The amendment states that FERC cannot include any requirements relating to water elevations at Grand Lake as part of a license for the Pensacola Dam. It also asserts that FERC cannot extend its licensing jurisdiction to “any land or water” outside the existing project boundary. Any attempts by FERC to change the project boundary would also need the express consent of GRDA, according to the law.
Attempts to reach Inhofe about the amendment through former Congressional staff were unsuccessful. In 2019, prior to his retirement last year, he told The New York Times that the amendment would streamline oversight of the dam and “was just good policy.”
Property records for Mayes County, Okla., show that a real estate company registered in Inhofe’s wife’s name owns more than $1 million worth of lakeside property along Grand Lake.
"There was a reason Inhofe passed that amendment," said Glick, the former Democratic FERC chair. "I think he was concerned that FERC was going to get more involved."
What exactly the Inhofe amendment means for the commission is disputed. In its draft application for a new license, GRDA asserted that the amendment “resolves a long-standing dispute” with the city of Miami, forbidding “any unilateral expansion of the Project to encompass any new lands.”
But the D.C. Circuit said in its 2022 ruling that FERC still needed to interpret the amendment. The court also questioned whether the language of the amendment could conflict with the Federal Power Act, which states that changes made by Congress pertaining to that act shall not “affect any license” already issued.
“It is unclear to us whether the amendment strips FERC of authority to enforce the existing license or that FERC’s authority to impose new conditions on future licenses is limited,” the D.C. Circuit decision said.
FERC has yet to interpret the meaning of the amendment as directed by the court. The commission is not obligated to respond to the ruling within a specific time frame.

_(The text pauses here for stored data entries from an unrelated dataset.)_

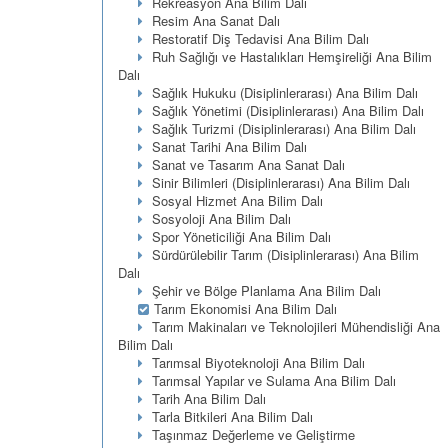
Rekreasyon Ana Bilim Dalı
Resim Ana Sanat Dalı
Restoratif Diş Tedavisi Ana Bilim Dalı
Ruh Sağlığı ve Hastalıkları Hemşireliği Ana Bilim
Dalı
Sağlık Hukuku (Disiplinlerarası) Ana Bilim Dalı
Sağlık Yönetimi (Disiplinlerarası) Ana Bilim Dalı
Sağlık Turizmi (Disiplinlerarası) Ana Bilim Dalı
Sanat Tarihi Ana Bilim Dalı
Sanat ve Tasarım Ana Sanat Dalı
Sinir Bilimleri (Disiplinlerarası) Ana Bilim Dalı
Sosyal Hizmet Ana Bilim Dalı
Sosyoloji Ana Bilim Dalı
Spor Yöneticiliği Ana Bilim Dalı
Sürdürülebilir Tarım (Disiplinlerarası) Ana Bilim
Dalı
Şehir ve Bölge Planlama Ana Bilim Dalı
Tarım Ekonomisi Ana Bilim Dalı
Tarım Makinaları ve Teknolojileri Mühendisliği Ana
Bilim Dalı
Tarımsal Biyoteknoloji Ana Bilim Dalı
Tarımsal Yapılar ve Sulama Ana Bilim Dalı
Tarih Ana Bilim Dalı
Tarla Bitkileri Ana Bilim Dalı
Taşınmaz Değerleme ve Geliştirme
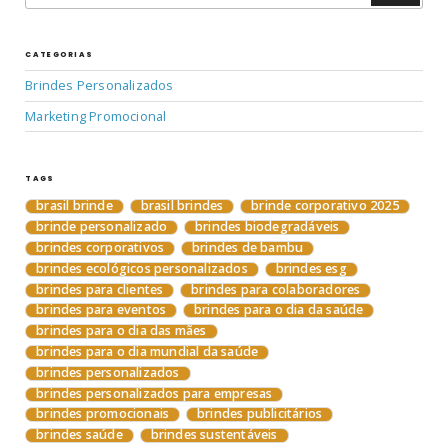
CATEGORIAS
Brindes Personalizados
Marketing Promocional
TAGS
brasil brinde
brasil brindes
brinde corporativo 2025
brinde personalizado
brindes biodegradáveis
brindes corporativos
brindes de bambu
brindes ecológicos personalizados
brindes esg
brindes para clientes
brindes para colaboradores
brindes para eventos
brindes para o dia da saúde
brindes para o dia das mães
brindes para o dia mundial da saúde
brindes personalizados
brindes personalizados para empresas
brindes promocionais
brindes publicitários
brindes saúde
brindes sustentáveis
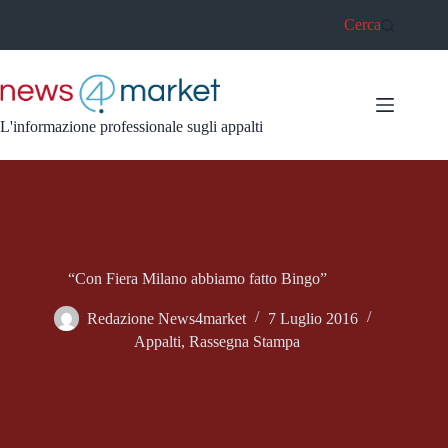
Salta
Cerca
al
contenuto
L'informazione professionale sugli appalti
“Con Fiera Milano abbiamo fatto Bingo”
Redazione News4market
7 Luglio 2016
Appalti
,
Rassegna Stampa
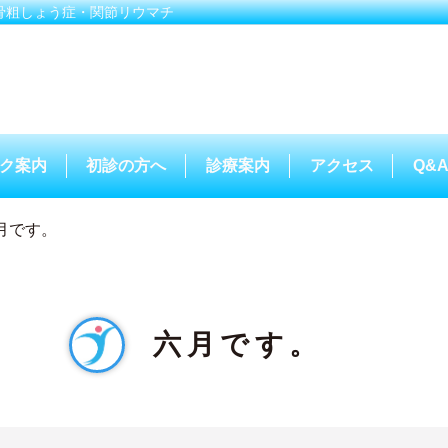
骨粗しょう症・関節リウマチ
ク案内
初診の方へ
診療案内
アクセス
Q&
月です。
六月です。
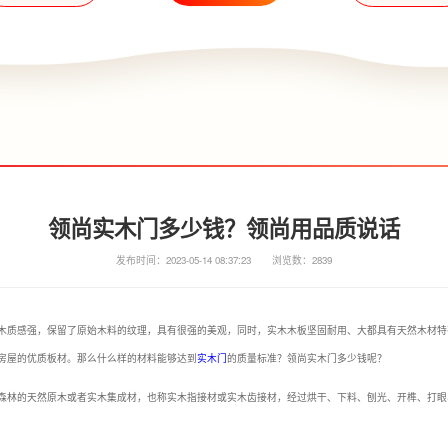
领尚实木门多少钱？领尚用品质说话
发布时间：2023-05-14 08:37:23
浏览数：2839
木质感强，保留了原始木料的纹理，具有很强的美观，同时，实木木板坚固耐用、大都具有天然木材特
房屋的优质板材。那么什么样的材料能够达到
实木门
的质量标准？领尚实木门多少钱呢？
森林的天然原木或者实木集成材，也称实木指接材或实木齿接材，经过烘干、下料、刨光、开榫、打眼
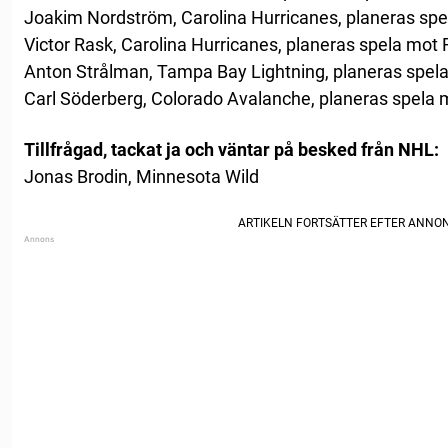
Joakim Nordström, Carolina Hurricanes, planeras spe
Victor Rask, Carolina Hurricanes, planeras spela mot 
Anton Strålman, Tampa Bay Lightning, planeras spela
Carl Söderberg, Colorado Avalanche, planeras spela m
Tillfrågad, tackat ja och väntar på besked från NHL:
Jonas Brodin, Minnesota Wild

Meanwhile, GRDA's existing license for its dam expires in 2025.
In the Miami area, those impacted by flooding are holding out hope that FERC, despite the imbroglio of the Inhofe amendment, will consider GRDA's potential liability for floods, including whether the utility needs to purchase additional easements.
Easements could effectively compensate residents, businesses and tribes, giving some the support they say they need to move to higher ground.
“We’re not wanting to shut down the dam or the lake or run GRDA out of business,” said Parker, the mayor of Miami. “We want fair treatment for all involved.”
Reporter Mike Soraghan contributed to this report.